Jennifer Pak kısmi şeriat uygulanan ülkede bu kurallardan muaf tutulduğu söylenen azınlıkların neden korktuğunu anlatıyor.
Abone olİki Malezya var. Biri Müslüman çoğunluk için. Diğeri de Hristiyanlar, Hindular, Budistler ve Müslüman olmayanlar için.
Anayasaya göre tüm Malay kökenliler otomatik olarak Müslüman.
Siyasi liderlere sorarsanız bu iki Malezya'nın birbiri ile fazla bir alakası yok, dolayısıyla çatışmaları da mümkün değil.
Bu bazı durumlarda doğru, ama bazen de...
Örneğin eşcinsel arkadaşımı ele alalım. Onu birkaç kere Pazar öğleden sonra birlikte tembellik yapalım, yemek yapıp televizyonda kötü reality programları seyredelim diye evime davet ettim.
Ama bu masum davetlerimin onun tutuklanmasına yol açabileceğinden habersizdim.
Çünkü o Malay kökenli... ve bir Müslüman olarak şeriata tabii. Şeriat birbiriyle evli olmayan kadın ile erkeğin kapalı bir mekanda başbaşa kalmasını yasaklıyor.
Böylece "ahlak dışı" birşey yaşanamaz ve yasada da yer alan "yakınlık" suçu işlenmemiş olur.

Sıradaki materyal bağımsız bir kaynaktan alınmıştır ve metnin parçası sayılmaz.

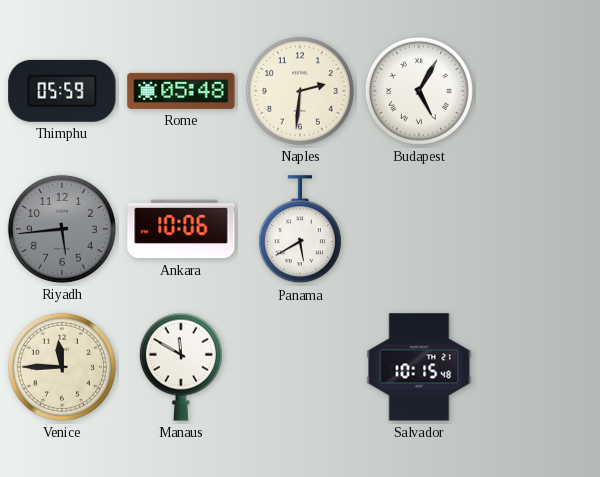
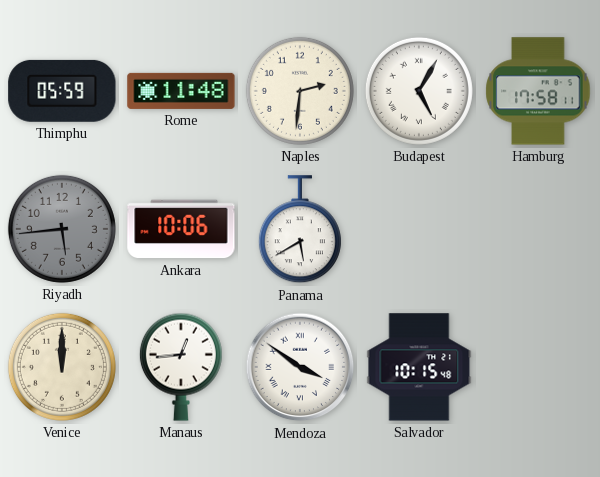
Rome: 05:48 -> 11:48
Hamburg: none -> 17:58
Venice: 11:45 -> 12:00
Manaus: 11:50 -> 12:44
Mendoza: none -> 3:51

Arkadaşım sürekli bizim binanın güvenlik görevlilerinin şeriat polisini aramasından endişe ediyor.
Böyle birşey olursa ben tutuklanmam, çünkü Hristiyanım ve şeriat Müslüman olmayanlara geçerli değil.
'Şeriat genişlesin' çağrıları
Biz Malezya'da yalnızca medeni kanuna tabiyiz. Dolayısıyla ne zaman şeriat konusu gündeme gelse, belediyelerde ya da devlette çalışan dini yetkililer hemen Müslüman olmayanları etkileyecek bir durum olmadığını söyleyiveriyorlar.

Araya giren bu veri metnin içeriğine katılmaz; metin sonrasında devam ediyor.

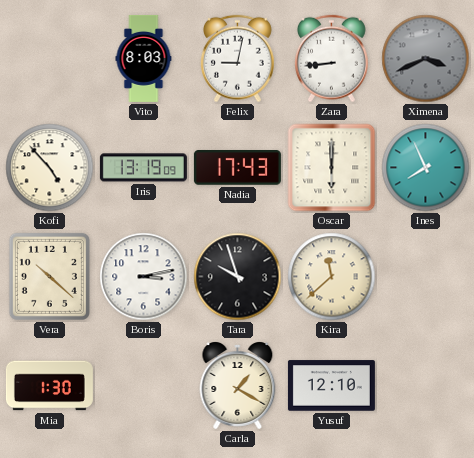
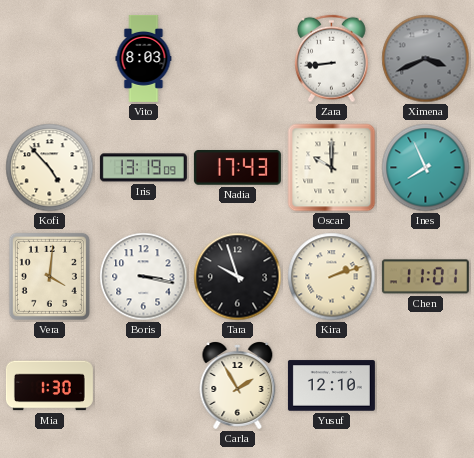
Felix: 9:02 -> none
Oscar: 6:00 -> 10:00
Vera: 10:22 -> 4:01
Boris: 3:13 -> 3:17
Kira: 11:38 -> 2:12
Chen: none -> 11:01
Carla: 1:20 -> 1:55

Muhalefetteki Pan-Malezya İslami Partisi de son haftalarda şeriat alanının genişletilmesi çağrılarını bu teze dayandırdı.
Şu anda eğer Müslümansan, aile ve dinle ilgili meselelerinin hepsi şeriat mahkemelerinde karara bağlanıyor.

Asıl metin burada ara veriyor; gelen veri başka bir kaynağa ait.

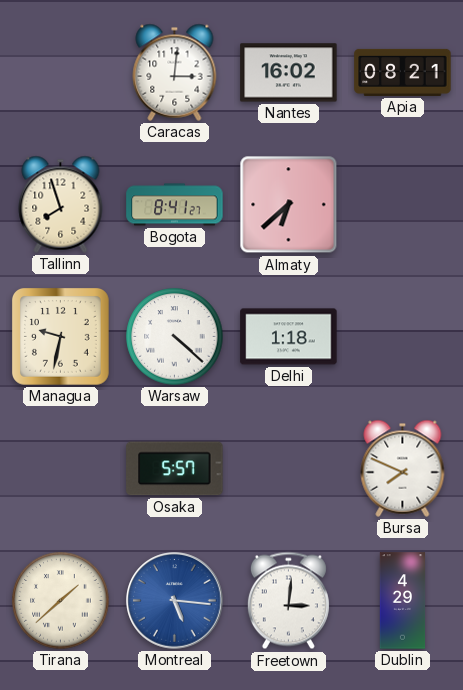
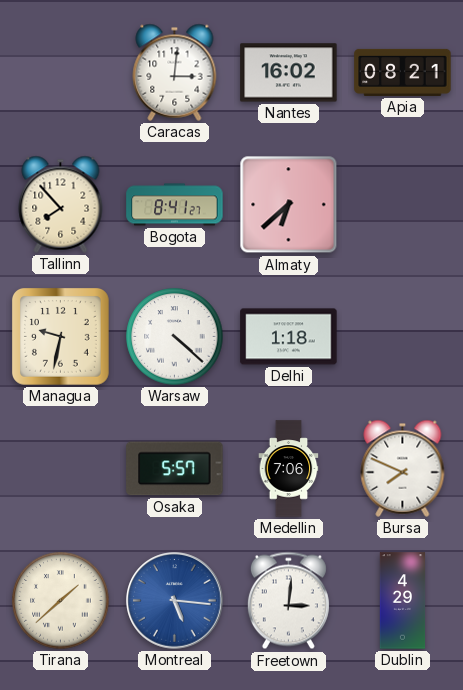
Tallinn: 7:57 -> 7:53
Medellin: none -> 7:06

Ancak muhalefet, ceza hukuku kapsamına giren suçlara da onların bakmasını istiyor.
Parti bu değişikliğin gayrımüslimleri etkilemeyeceğinde ısrarlı. Ancak bu vaat, Malezya'daki dini azınlıklar için yeterli değil artık. Bazıları şeriatın şimdiden haklarını kısıtladığı kanısında.
Budist vatandaş Tan Cheow Hong, böyle bir sorunla karşılaşacağını asla düşünmemiş.
O ve Budist karısı medeni kanuna dayanarak evlenmişler. Sonra ayrılmışlar ve kızına o bakmış.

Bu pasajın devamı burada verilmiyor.